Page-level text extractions
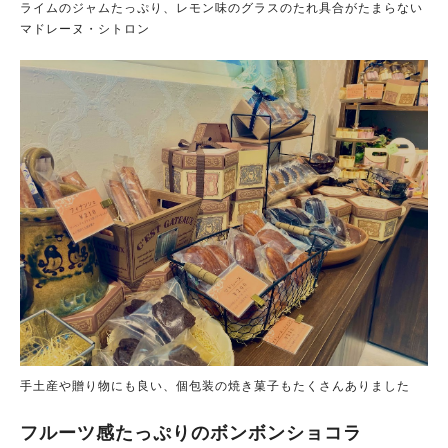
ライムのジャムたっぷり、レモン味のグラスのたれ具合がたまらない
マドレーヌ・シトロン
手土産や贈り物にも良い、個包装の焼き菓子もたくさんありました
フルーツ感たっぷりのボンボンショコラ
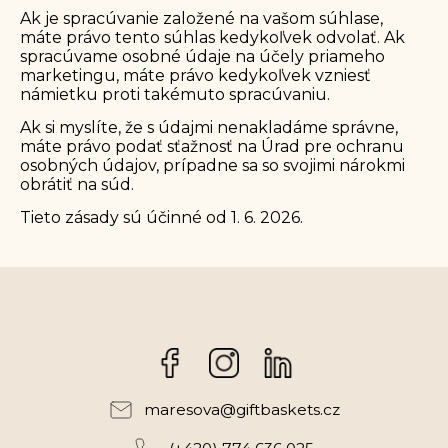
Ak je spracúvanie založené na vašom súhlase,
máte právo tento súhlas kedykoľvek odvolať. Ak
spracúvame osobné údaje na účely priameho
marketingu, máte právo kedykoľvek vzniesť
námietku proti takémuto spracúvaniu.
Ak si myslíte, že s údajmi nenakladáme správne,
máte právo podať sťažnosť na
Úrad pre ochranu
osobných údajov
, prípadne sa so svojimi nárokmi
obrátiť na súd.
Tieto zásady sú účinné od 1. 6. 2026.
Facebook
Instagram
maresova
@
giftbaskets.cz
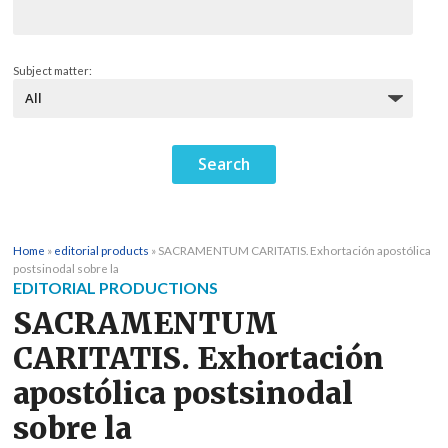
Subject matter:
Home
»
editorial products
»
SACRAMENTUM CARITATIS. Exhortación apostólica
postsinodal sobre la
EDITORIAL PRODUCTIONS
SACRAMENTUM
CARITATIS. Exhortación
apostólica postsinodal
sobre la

--

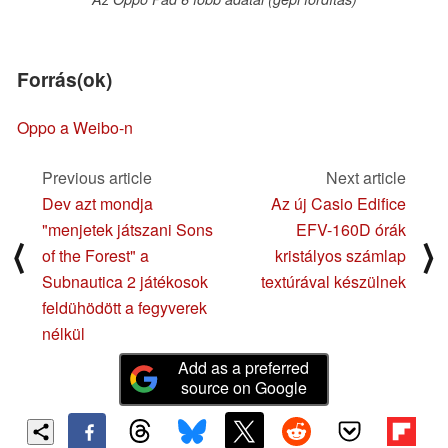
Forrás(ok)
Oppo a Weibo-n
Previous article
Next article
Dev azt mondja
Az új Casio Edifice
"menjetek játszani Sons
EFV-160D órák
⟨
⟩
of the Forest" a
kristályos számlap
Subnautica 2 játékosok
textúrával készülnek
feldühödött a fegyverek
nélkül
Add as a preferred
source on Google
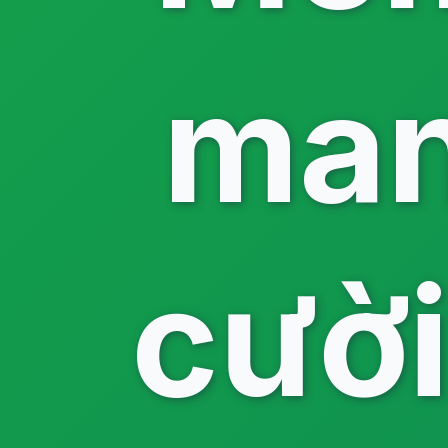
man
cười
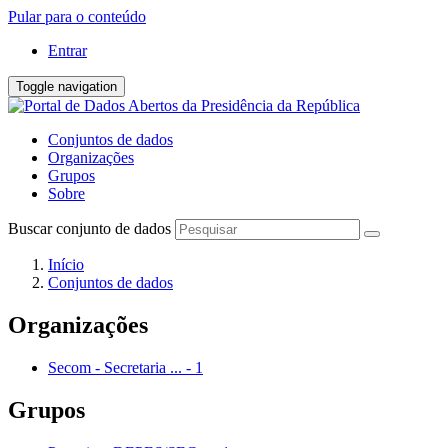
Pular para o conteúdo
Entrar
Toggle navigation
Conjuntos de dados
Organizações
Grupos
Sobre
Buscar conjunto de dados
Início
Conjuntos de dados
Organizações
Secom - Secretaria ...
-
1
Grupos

[WHAT IS NEEDED]: Provide only the count of lines in the data above that include the string "kedykoľvek".

[SOLUTION TO THE EXERCISE]: 2